Presenciamos um movimento muito inspirador pela associação de jogadoras da WNBA durante a pandemia, as quais se uniram para impor suas condições à liga. A temporada de 2020 ficou marcada pelo ativismo e protagonismo das atletas, inclusive cancelando jogo em função de fatos extra-quadra. No âmbito mundial, porém, com a profusão de interesses, a coletividade de jogadoras se enfraquece e nenhuma medida é esboçada para solucionar os problemas de calendário.
Longe de uma resolução, a tendência é o acirramento dos conflitos. Mesmo com o passo atrás da Fiba, que anunciou o retorno de 16 seleções no próximo Campeonato Mundial, os encavalamentos seguirão e o fortalecimento da WNBA tende a trazer mais tensionamento para o basquete feminino.
As tentativas são tímidas e enquanto reinar o descaso da Fiba pelo naipe feminino, assim como o silenciamento/silêncio das jogadoras, o imbróglio voltará a aparecer, ano após ano. Ao invés da evolução da modalidade, temos a fragmentação e o enfraquecimento, com as responsabilidades pelas escolhas pairando unicamente sobre as jogadoras, aquelas que deveriam ter condições de demonstrar seu talento em quadra.

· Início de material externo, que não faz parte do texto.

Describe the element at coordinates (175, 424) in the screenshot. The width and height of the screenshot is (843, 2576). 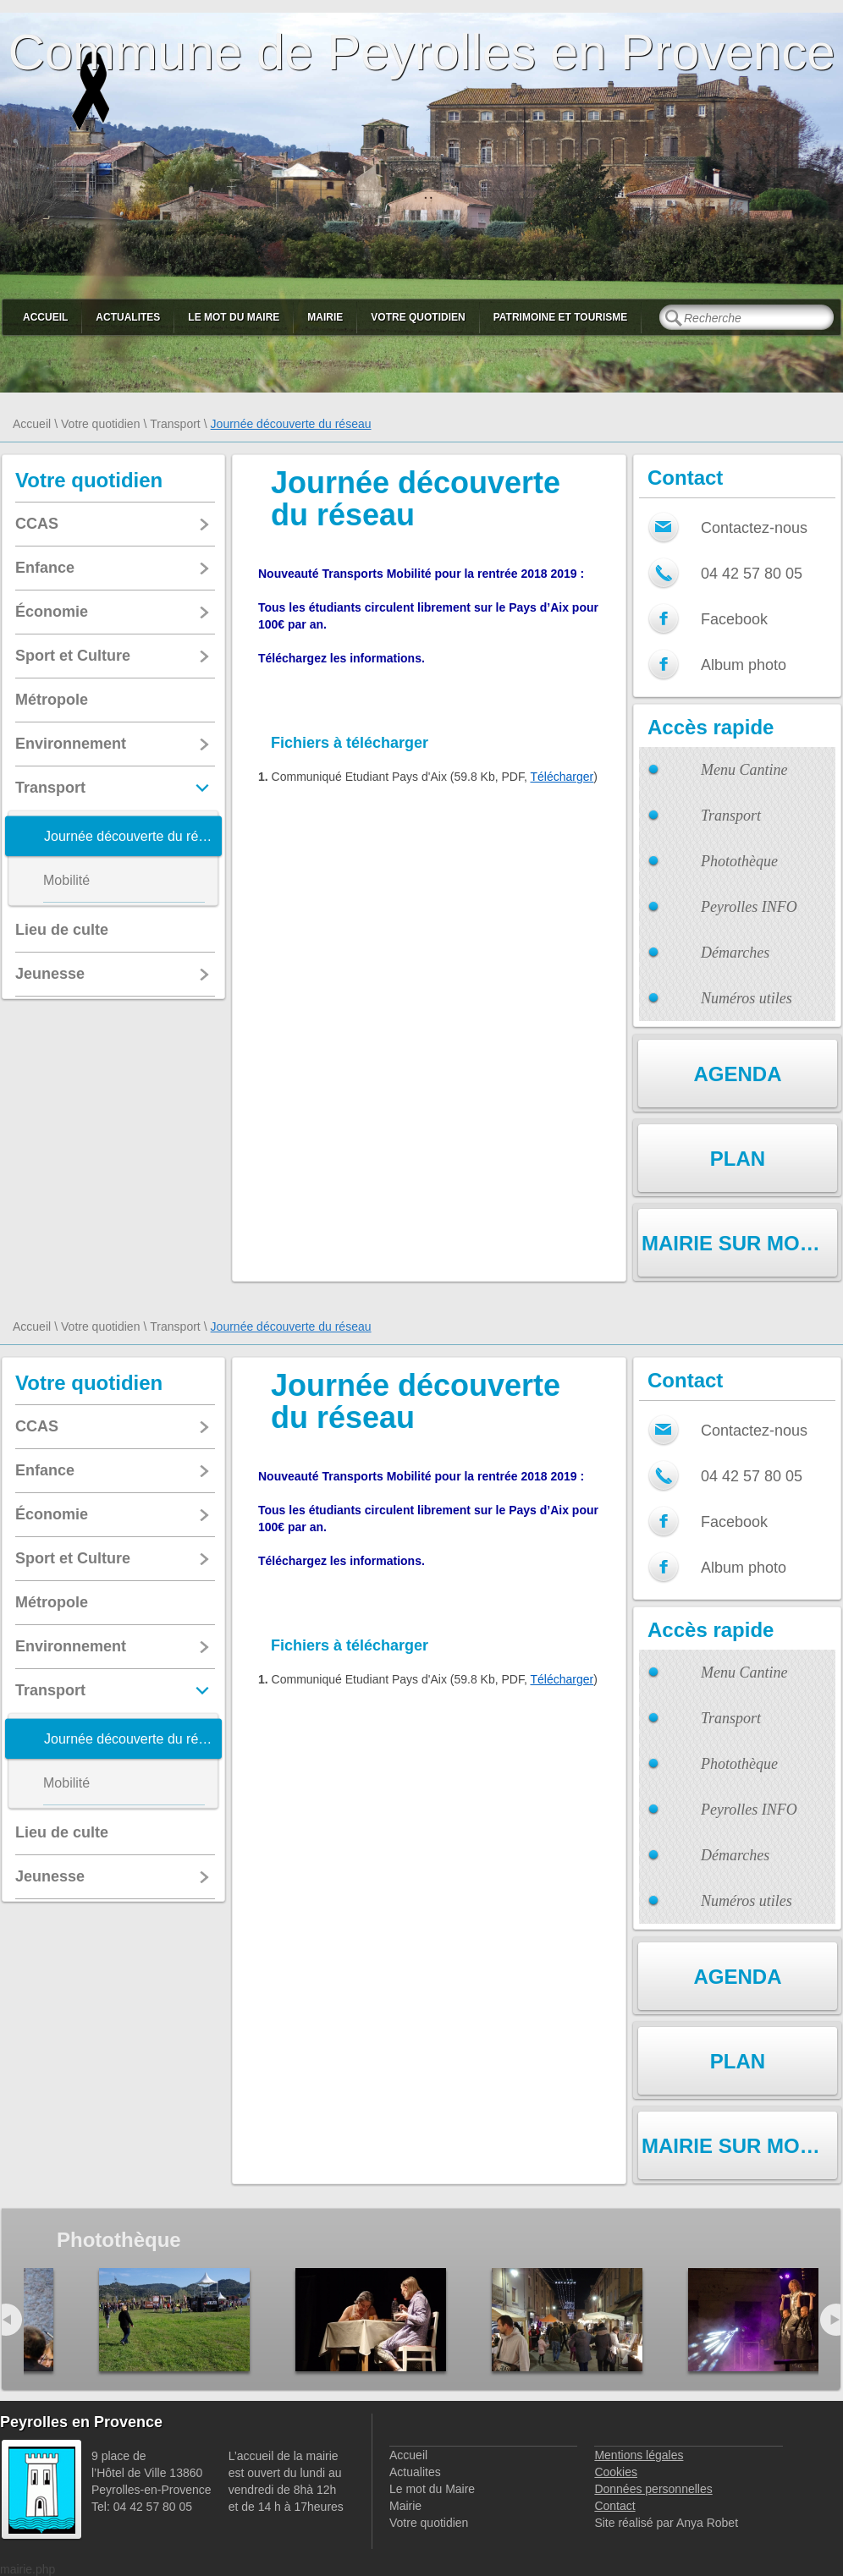
I see `Transport` at that location.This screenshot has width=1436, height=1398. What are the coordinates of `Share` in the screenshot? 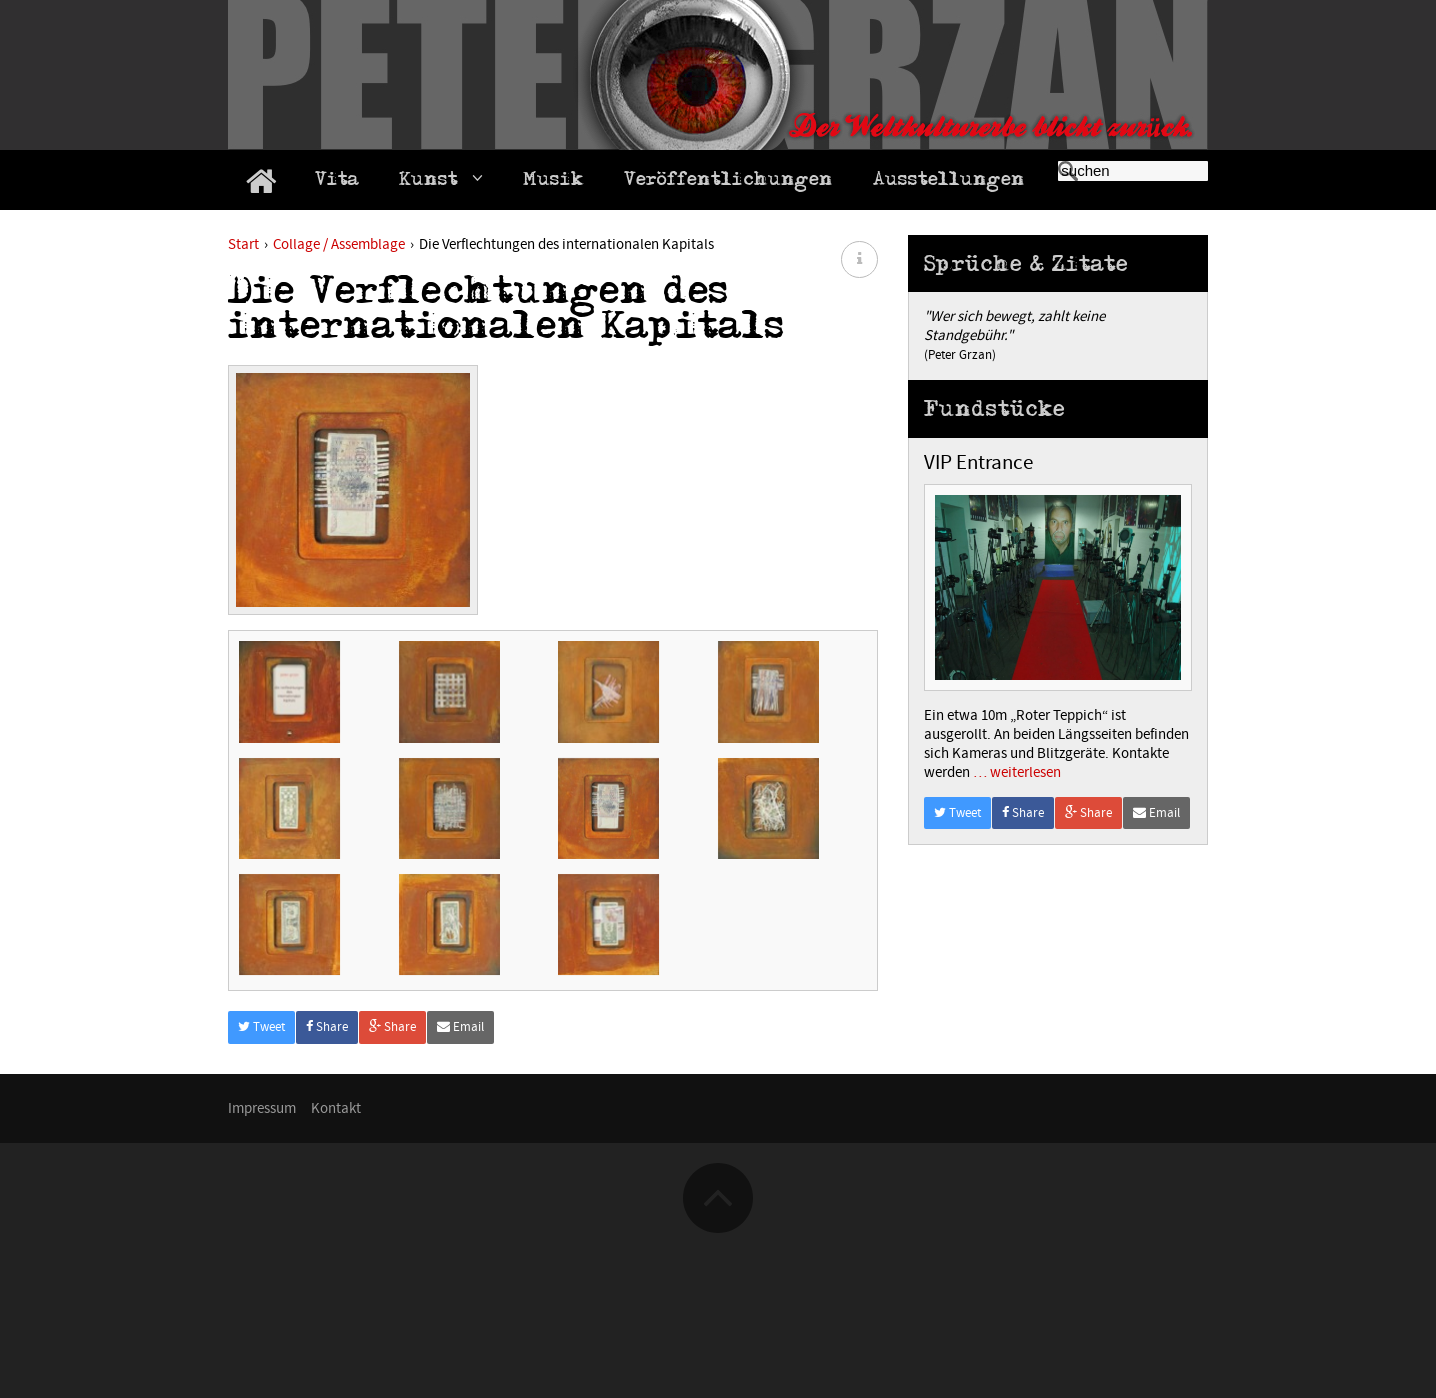 It's located at (327, 1172).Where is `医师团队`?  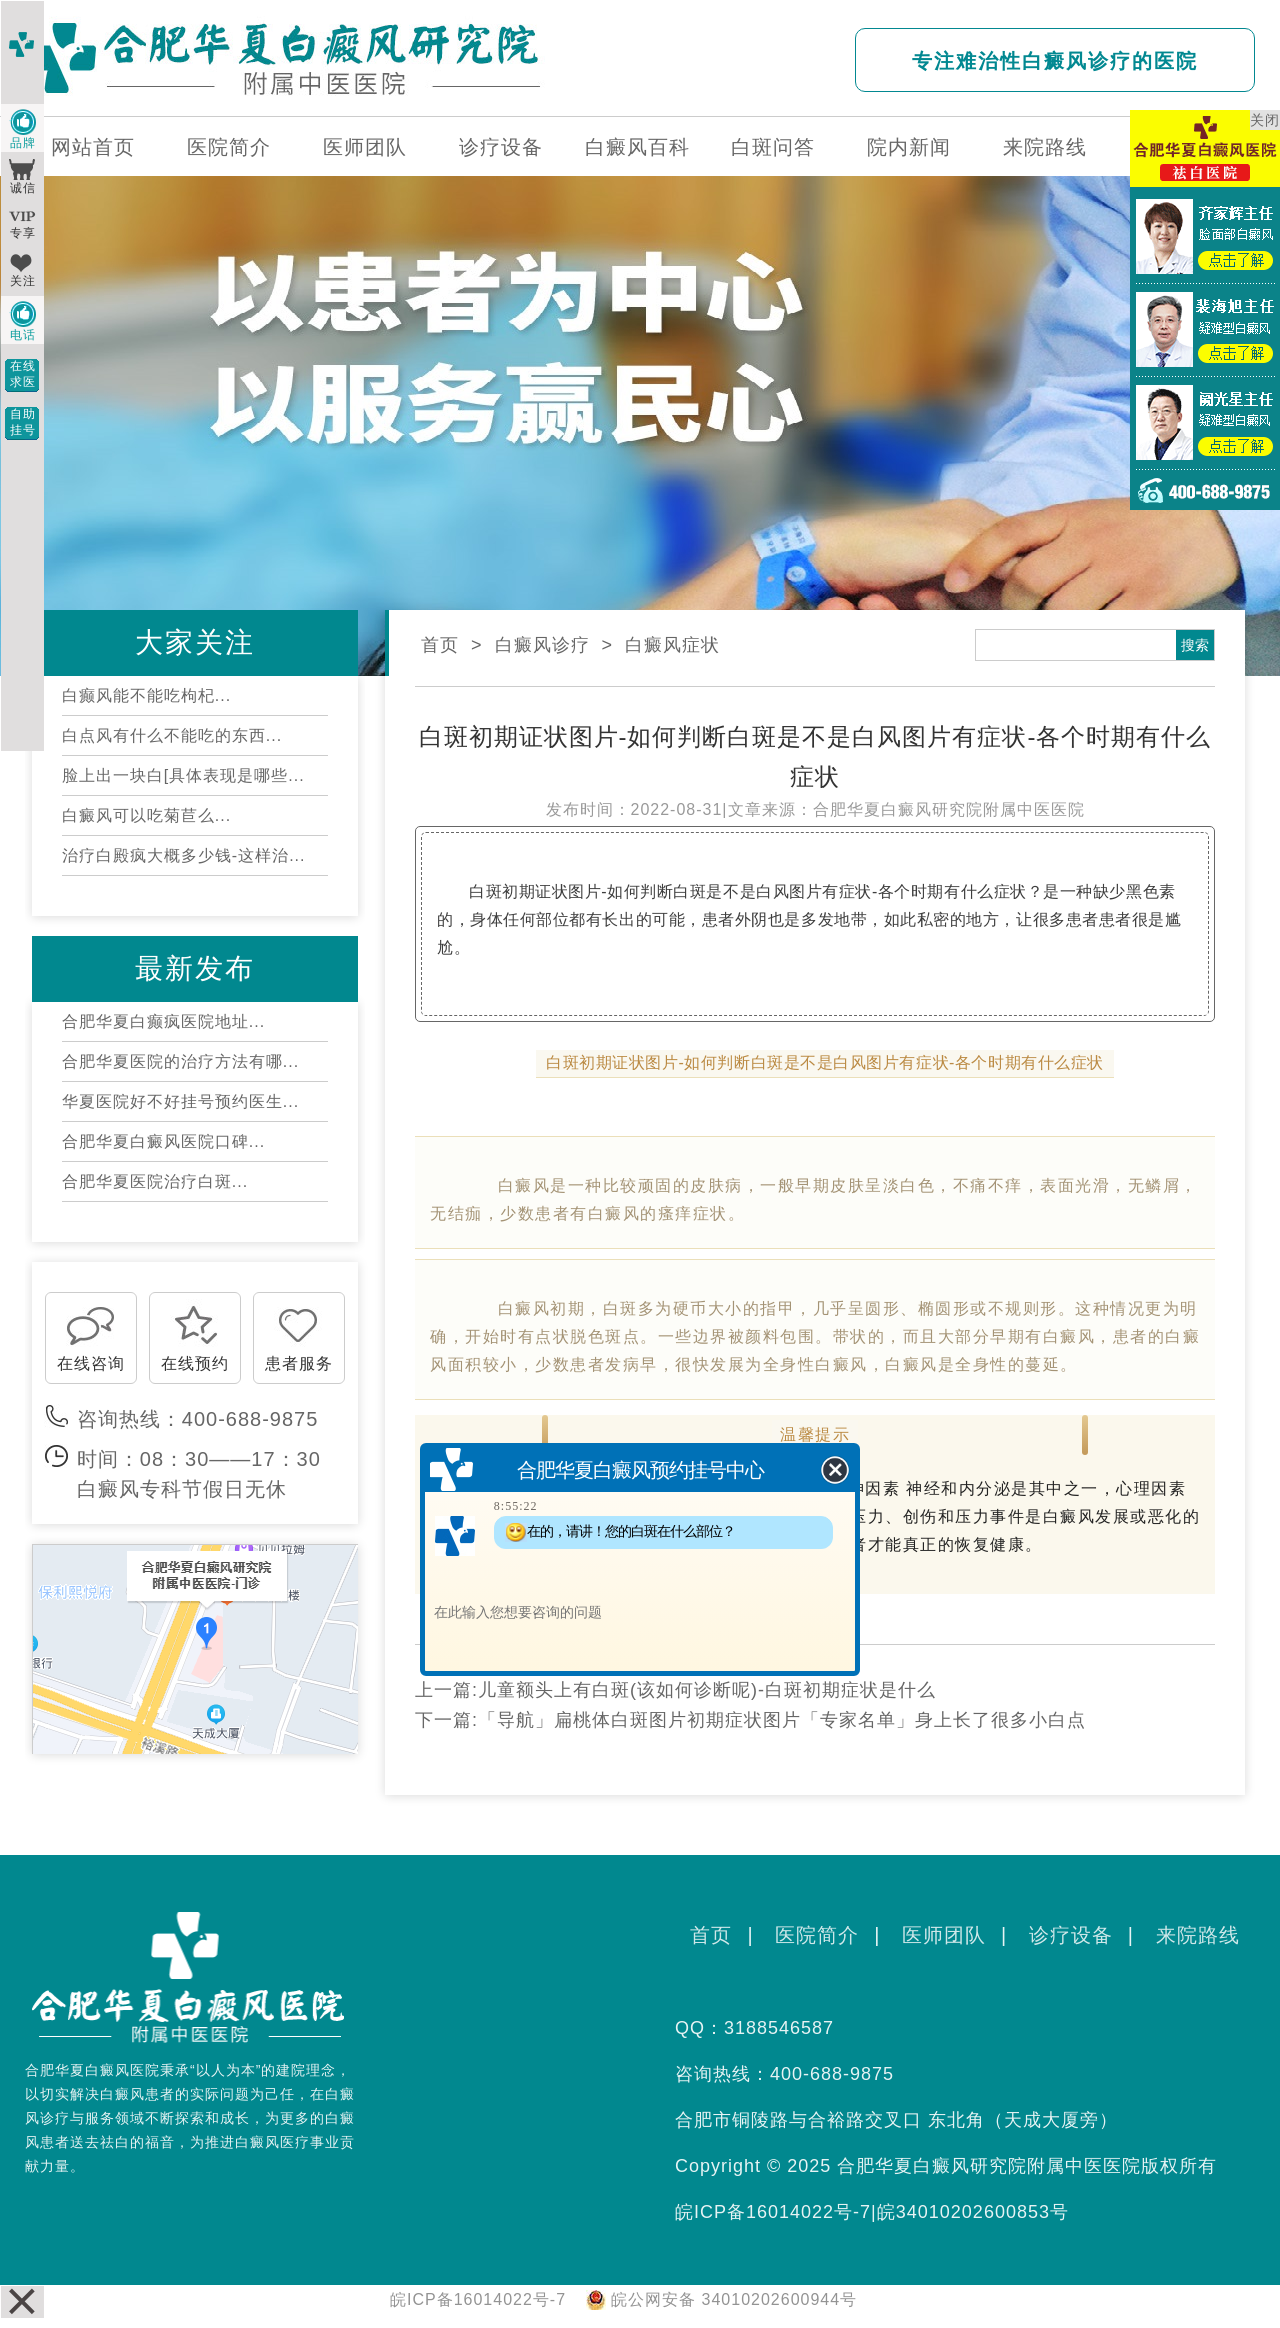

Há muita coisa em jogo, com muitos lados a serem considerados e ouvidos. Tratar o calendário de forma integrada não requer uma saída fácil, porém alguém tem que lançar a bola ao alto para iniciar essa partida. Enquanto aguardamos, nos conformamos com a ausência de Johannes do Eurobasket (e quiçá da Olimpíada), ou com o desempenho inferior de Jonquel Jones no Mundial.